The two-man firm's office was a low-rent second-floor space in the five-story Bluestone Building in Clark's Cove. A relic of New Bedford's textile industry past, the Bluestone was almost devoid of tenants. It also wasn't as close to the courthouse as he would have liked. Nor was it blue or stone or particularly attractive. But after shelling out good money for their online research service and a full-time secretary, they couldn't afford much more. They had, however, invested several thousand dollars they couldn't afford in the huge
BUCHANAN, STARK & ASSOCIATES
sign, which lorded over the postage stamp patch of grass out front. Stu fertilized the lawn himself early every fall and mowed it each week. There were no true associates in the firm, but they did partner with other local attorneys when cases were outside their expertise, and they had a recent graduate working ten hours per week doing cheap research for them while she studied for the bar exam.

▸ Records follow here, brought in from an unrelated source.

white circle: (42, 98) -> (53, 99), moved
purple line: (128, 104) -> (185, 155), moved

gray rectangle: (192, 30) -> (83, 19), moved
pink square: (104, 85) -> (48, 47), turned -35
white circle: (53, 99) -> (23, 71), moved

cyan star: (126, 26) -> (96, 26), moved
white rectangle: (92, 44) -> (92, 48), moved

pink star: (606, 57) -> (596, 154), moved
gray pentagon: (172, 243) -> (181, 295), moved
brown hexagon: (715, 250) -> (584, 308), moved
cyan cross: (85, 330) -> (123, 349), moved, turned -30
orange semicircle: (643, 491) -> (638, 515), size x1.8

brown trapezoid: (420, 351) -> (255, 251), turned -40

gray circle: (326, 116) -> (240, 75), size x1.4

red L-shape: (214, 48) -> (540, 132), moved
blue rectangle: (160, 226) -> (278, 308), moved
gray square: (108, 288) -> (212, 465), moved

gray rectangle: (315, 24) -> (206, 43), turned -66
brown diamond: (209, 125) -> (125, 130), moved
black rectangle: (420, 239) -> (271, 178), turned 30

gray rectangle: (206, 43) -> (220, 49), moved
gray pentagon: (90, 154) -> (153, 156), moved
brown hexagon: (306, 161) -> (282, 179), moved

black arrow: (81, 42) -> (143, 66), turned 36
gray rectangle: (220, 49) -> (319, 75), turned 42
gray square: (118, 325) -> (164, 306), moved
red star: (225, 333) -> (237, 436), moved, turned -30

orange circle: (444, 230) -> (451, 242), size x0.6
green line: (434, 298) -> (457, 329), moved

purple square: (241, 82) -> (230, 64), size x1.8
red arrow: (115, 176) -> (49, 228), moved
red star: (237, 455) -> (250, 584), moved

BUCHANAN, STARK & ASSOCIATES

Stu took a moment to hate the gaudy sign. His partner was Clayton Buchanan, the handsome face of the tiny firm who jokingly called himself the Drizzle Maker. It was a modest nickname; Clay was as gregarious as Stuart was cautious. As a result, Clay brought in the work, and Stu did it. Stu had become the quiet workhorse, something Katherine lamented. Wooing clients was a game for the bold, the risk-takers. Not him. Not anymore. Clay, on the other hand, could backslap a local politician, swap profane limericks with a dockworker, and pick up a virgin in a church pew. Clay had once gotten them a client by taking a smoke break with a guy, despite the fact that Clay didn't smoke. He'd grabbed a dirty butt from the cat-litter-filled ashtray atop the public garbage can, stuffed it in his mouth without hesitation, and joined the man in the Plexiglas shelter. After ten minutes of empathy puffs, he walked away with 33 percent of a solid L&I claim. In this, and other creative ways, Clay found clients, while Stu buried himself in cases and codes. It was satisfactory to Stu. And besides, Clay hated doing work.

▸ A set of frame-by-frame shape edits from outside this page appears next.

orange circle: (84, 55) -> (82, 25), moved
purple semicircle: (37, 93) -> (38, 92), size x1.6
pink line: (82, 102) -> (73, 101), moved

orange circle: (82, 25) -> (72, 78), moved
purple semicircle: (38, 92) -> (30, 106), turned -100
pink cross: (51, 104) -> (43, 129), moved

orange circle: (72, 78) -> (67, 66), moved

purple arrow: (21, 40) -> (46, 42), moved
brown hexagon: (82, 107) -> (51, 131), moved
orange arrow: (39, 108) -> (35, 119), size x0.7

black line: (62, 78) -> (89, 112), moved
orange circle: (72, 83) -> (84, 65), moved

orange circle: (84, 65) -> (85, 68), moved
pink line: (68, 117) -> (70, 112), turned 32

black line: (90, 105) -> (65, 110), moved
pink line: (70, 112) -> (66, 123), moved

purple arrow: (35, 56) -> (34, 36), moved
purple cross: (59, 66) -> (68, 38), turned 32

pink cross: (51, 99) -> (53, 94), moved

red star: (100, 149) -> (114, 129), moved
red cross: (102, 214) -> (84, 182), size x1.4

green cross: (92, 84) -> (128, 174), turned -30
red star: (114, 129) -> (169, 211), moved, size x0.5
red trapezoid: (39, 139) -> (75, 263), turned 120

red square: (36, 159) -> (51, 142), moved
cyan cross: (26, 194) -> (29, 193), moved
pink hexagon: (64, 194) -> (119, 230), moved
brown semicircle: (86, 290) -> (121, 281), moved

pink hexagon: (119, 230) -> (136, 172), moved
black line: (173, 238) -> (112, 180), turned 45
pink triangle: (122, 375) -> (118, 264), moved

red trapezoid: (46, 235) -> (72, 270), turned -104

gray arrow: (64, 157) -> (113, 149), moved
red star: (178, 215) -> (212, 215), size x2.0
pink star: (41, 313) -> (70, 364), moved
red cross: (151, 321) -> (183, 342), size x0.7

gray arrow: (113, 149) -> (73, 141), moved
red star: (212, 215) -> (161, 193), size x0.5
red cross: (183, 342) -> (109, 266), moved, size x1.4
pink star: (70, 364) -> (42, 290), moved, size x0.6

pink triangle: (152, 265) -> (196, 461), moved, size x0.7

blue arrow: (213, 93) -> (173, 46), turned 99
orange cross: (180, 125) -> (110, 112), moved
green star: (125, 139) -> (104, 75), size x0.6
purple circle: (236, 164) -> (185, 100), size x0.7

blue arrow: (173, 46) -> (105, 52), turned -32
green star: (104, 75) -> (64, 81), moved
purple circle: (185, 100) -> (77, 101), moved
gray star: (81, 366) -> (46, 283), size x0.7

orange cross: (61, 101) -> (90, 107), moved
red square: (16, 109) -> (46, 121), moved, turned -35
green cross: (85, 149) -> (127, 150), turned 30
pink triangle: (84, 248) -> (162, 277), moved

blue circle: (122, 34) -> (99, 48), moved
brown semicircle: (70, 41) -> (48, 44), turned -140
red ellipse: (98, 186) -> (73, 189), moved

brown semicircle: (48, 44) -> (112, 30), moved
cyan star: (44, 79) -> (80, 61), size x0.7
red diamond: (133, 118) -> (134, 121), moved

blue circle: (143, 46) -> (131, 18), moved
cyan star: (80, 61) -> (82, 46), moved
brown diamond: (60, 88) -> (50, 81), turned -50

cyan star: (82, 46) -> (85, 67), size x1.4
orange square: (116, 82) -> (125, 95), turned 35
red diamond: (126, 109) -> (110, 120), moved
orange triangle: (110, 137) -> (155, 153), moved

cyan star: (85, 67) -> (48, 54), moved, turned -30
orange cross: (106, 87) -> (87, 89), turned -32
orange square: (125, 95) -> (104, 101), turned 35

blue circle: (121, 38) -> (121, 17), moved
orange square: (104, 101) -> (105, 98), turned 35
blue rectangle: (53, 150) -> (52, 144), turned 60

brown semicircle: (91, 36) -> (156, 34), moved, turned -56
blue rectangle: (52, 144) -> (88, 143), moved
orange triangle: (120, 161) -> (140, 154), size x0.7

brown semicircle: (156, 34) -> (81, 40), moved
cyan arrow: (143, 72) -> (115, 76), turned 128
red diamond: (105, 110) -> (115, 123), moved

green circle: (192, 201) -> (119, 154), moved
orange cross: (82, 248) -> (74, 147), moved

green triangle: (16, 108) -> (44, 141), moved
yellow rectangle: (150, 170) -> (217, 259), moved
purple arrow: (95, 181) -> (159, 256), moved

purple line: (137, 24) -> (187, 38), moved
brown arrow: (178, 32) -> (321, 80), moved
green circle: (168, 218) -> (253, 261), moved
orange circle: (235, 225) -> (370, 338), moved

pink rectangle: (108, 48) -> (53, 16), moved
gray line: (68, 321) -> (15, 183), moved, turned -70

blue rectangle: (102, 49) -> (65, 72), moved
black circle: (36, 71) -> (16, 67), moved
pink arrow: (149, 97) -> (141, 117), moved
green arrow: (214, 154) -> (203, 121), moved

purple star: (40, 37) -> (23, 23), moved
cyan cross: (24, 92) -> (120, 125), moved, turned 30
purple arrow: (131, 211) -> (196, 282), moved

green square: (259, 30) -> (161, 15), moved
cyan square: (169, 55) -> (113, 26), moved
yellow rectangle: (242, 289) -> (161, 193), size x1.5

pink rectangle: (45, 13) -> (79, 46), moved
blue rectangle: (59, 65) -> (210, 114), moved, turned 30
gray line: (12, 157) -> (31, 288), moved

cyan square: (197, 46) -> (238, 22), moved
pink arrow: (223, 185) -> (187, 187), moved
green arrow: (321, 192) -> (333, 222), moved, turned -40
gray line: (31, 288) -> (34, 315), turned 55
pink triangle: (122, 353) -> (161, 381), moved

Stu hiked up the worn concrete rear stairwell to the second floor—the landlord no longer maintained the elevator in the foyer. He still marveled at how he'd fallen in with Clay, who was not from New England originally. They'd gone to the same law school, the University of Oregon; that was the root of their association. Stu had impulsively gone west because his college sweetheart had told him he had “no sense of adventure” when she broke up with him just before going to Europe her junior year. He still wasn't sure why Clay had landed at U of O.

So they were both Fighting Ducks. But Stu had been in the class a year ahead of Clay, and they hadn't spoken more than a few words to each other in the two years they'd overlapped. Stu had noticed Clay's arrival at Oregon. Everyone had. The guy had shown up a neatly dressed kid with an undergraduate record cobbled together from several obscure colleges, and he strutted into the law school's huge main hallway looking far too comfortable for a recent undergrad stepping into the pressure cooker, already joking with the back-row guys, and with his hand on the hip of Sophia Baron, a shockingly pretty second-year gal from Portland, Oregon, who Stu hadn't even had the courage to speak to his entire first year.

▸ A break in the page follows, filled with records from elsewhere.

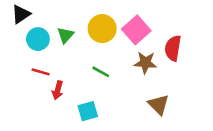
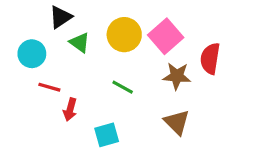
black triangle: (21, 14) -> (61, 17), moved
green triangle: (65, 35) -> (80, 43), turned -36
cyan circle: (38, 39) -> (32, 54), moved
brown triangle: (158, 105) -> (177, 122), moved

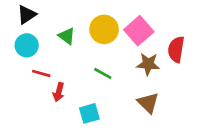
black triangle: (61, 17) -> (27, 15), moved

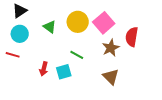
brown star: (148, 64) -> (111, 48), turned -30
red line: (41, 73) -> (13, 55), moved
cyan square: (89, 113) -> (64, 72), moved

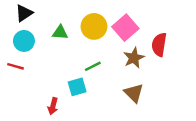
green triangle: (50, 27) -> (60, 32), turned -32
green line: (77, 55) -> (93, 66), turned -56
red arrow: (44, 69) -> (53, 106), moved

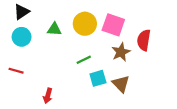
pink square: (125, 28) -> (113, 25), turned -30
red line: (15, 66) -> (16, 71), moved
cyan square: (77, 87) -> (98, 78), moved

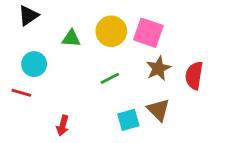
cyan circle: (22, 37) -> (34, 64), moved
red semicircle: (144, 40) -> (194, 76), moved
cyan square: (98, 78) -> (128, 120), moved

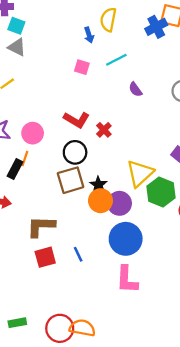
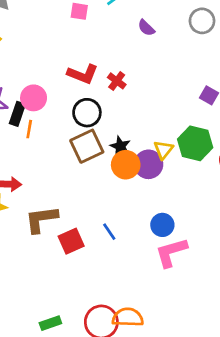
black rectangle: (15, 169) -> (17, 114), moved
yellow triangle: (140, 173) -> (163, 150), moved, size x0.6
brown L-shape: (41, 226) -> (41, 219), moved
blue circle: (126, 239) -> (162, 225), moved, size x0.6
pink L-shape: (127, 280) -> (171, 252), turned 80

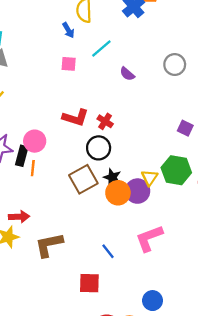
black circle: (87, 113) -> (99, 148), moved
blue circle: (162, 225) -> (153, 301), moved
red square: (71, 241) -> (89, 283), moved, turned 30
pink L-shape: (171, 252) -> (149, 238), moved

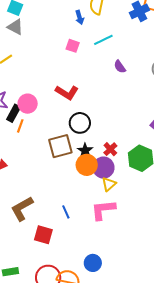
red cross: (105, 121) -> (110, 149), moved
yellow triangle: (149, 178) -> (109, 184), moved
brown L-shape: (49, 245) -> (22, 209), moved, turned -32

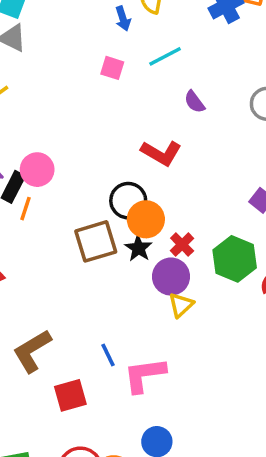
red L-shape: (67, 92) -> (161, 153), moved
orange circle: (87, 165) -> (146, 219), moved
pink L-shape: (103, 210) -> (145, 375), moved
red square: (43, 235) -> (70, 395), turned -30

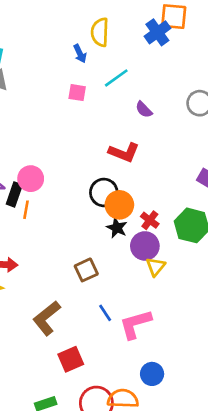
brown square: (96, 241) -> (86, 270), moved, size x0.7
red square: (70, 395) -> (71, 359), moved

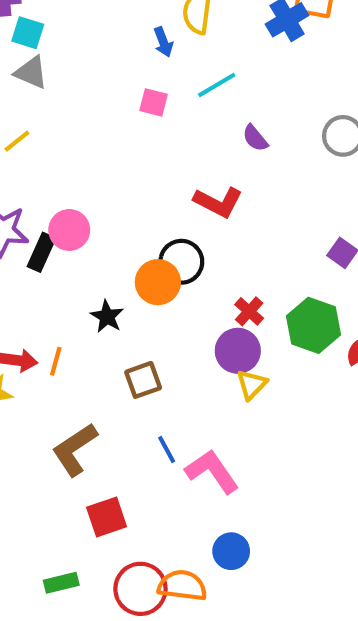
orange circle: (119, 205) -> (158, 282), moved
orange line: (26, 210) -> (56, 361), moved
black star: (117, 228) -> (107, 316), moved
pink L-shape: (135, 324) -> (212, 471), turned 66

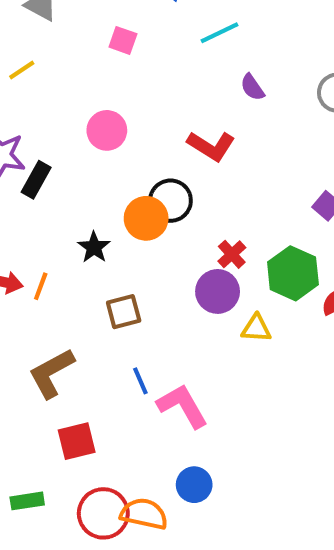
pink square: (154, 102) -> (123, 40), moved
pink circle: (69, 230) -> (107, 130), moved
yellow triangle: (252, 385) -> (256, 328), moved, turned 44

The only class Stu and Clay had taken together was Civil Procedure II in Stu's third year, Clay's second. Clay sat mostly in the back, but one day he'd plopped himself down next to Stu with nothing but a pencil and a single sheet of paper, whereupon they'd had their most memorable, and longest, exchange of law school. The professor was already lecturing when Clay sat down, leaned over, and whispered to Stu in an overly familiar manner, as though they were already in on a secret together.